Messi ist die zentrale Figur, doch Argentinien verfügt über deutlich mehr Waffen
Pickford erklärte vor dem Halbfinale, dass er Messis Karriere bereits als Kind verfolgt habe und das erste direkte Aufeinandertreffen als ein besonderes Erlebnis empfinde. Der englische Torhüter spielte die Gefahr, die vom argentinischen Kapitän ausgeht, nicht herunter, betonte jedoch, dass sich die Vorbereitung nicht auf einen individuellen Plan gegen einen einzigen Spieler beschränken könne. Laut einem Bericht des Guardian von der englischen Pressekonferenz erklärte Pickford, England wisse, wie gut Messi sei, aber auch, wie hochwertig die gesamte argentinische Nationalmannschaft besetzt sei.

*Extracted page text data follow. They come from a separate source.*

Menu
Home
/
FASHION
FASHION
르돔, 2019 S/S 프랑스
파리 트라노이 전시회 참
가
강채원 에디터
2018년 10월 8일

Eine ähnliche Botschaft übermittelte Bolavip und zitierte seine Einschätzung, wonach der amtierende Weltmeister über ein breites Spektrum an Talent verfüge, während England seinerseits an die eigene Widerstandsfähigkeit, Geschlossenheit und Offensivstärke glaube. Ein solcher Ansatz spiegelt das grundlegende Dilemma jeder Mannschaft wider, die gegen Argentinien antritt: Wie lässt sich Messis Einfluss begrenzen, ohne dabei seinen Mitspielern Räume zu öffnen?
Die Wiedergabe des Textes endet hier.